Iraq War was preceded by the largest worldwide non-violent protests in history and the war happened anyway. - eviltoast

Those non-violent protests shook them so bad they wanted to charge non-violent Quaker protestors with terrorism.

  • UnderpantsWeevil@lemmy.world
    link
    fedilink
    English
    arrow-up
    1
    arrow-down
    1
    ·
    5 hours ago

    So you’re saying that Gandhi accomplished nothing

    Gandhi achieved a socio-economic mass mobilization. Boycotts, work stoppages, supply chain failures caused by mass mobilization. It wasn’t just people parading through the streets. They inflicted real economic damage on the British Imperial State.

    when millions followed him, they couldn’t just arrest them all

    Thousands were killed by British-aligned police. Millions more were impoverished in retaliatory trade sanctions, embargoes, and other economic retaliations. The Indian state was set back decades by the English response to independence - not unlike how Cuba and Haiti have been deliberately impoverished in retaliation for bucking the American and French former overlords.

    They could arrest Gandhi and Congress leaders all they wanted to, but the movement they inspired couldn’t be stopped.

    The current Modi government is a stark reversal of policy from the Gandhian Indian socialist state. They’ve embraced a very western-oriented capitalist-friendly militant hierarchy that has fully rebutted the movement Gandhi lead.

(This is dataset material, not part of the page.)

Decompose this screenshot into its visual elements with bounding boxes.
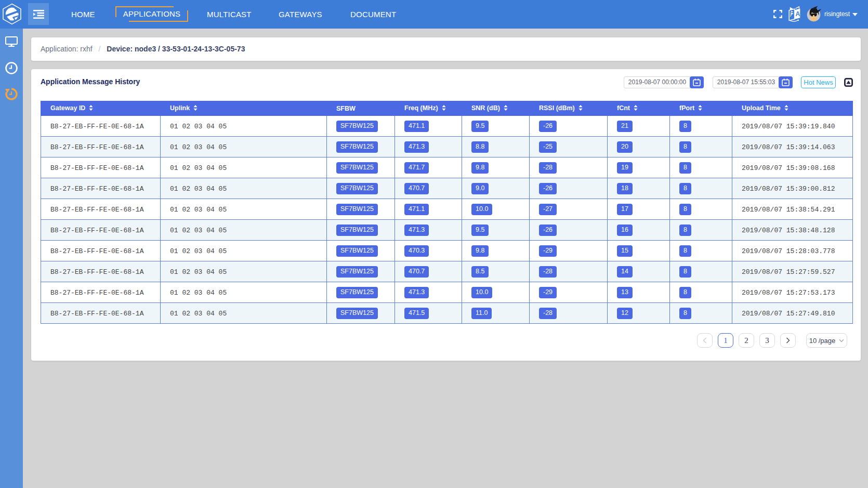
- svg-text:A: A: [795, 10, 800, 18]
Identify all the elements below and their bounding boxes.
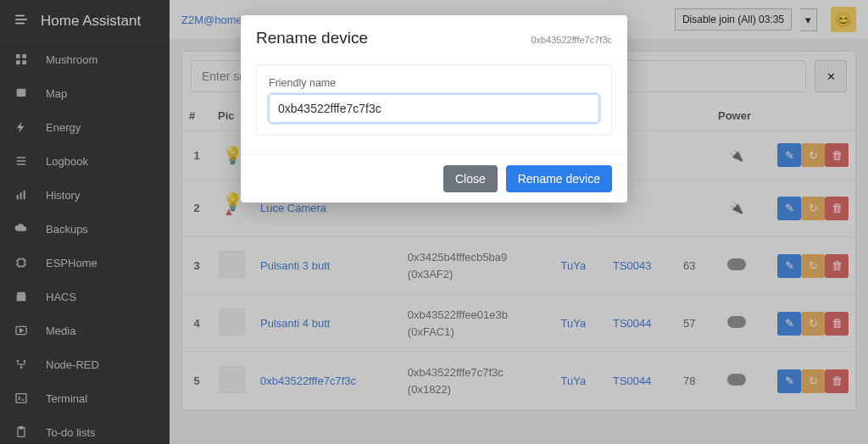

That is, in large part, through continuously aggravating tensions between caste cohorts and between Hindu and Muslim regional populations.

    When millions follow you, and refuse to cooperate, the ruling class will suffer

    Mobilizing and orienting millions of people requires a large, cohesive popular media campaign. Gandhi was able to tap into a huge underground of anti-British opposition. But even that wasn’t able to overcome the base anti-Muslim sentiment that the Brits had fostered for centuries. Gandhi himself was the victim of this unfettered hatred, when he was assassinated at age 78 by an anti-Muslim fanatic during an interfaith prayer meeting in 1948.

    Assassination of leading civil rights activists and organizers by hyper-partisan radicals has consistently worked dismantle national movements. From the slaying of US civil rights leaders in the 1960s to the bombings and assassinations of Latin American, African, and Pacific Island socialist organizers in the 70s, 80s, and 90s, we’ve seen the ruling class triumph through a persistent campaign of organized violence and stochastic terrorism.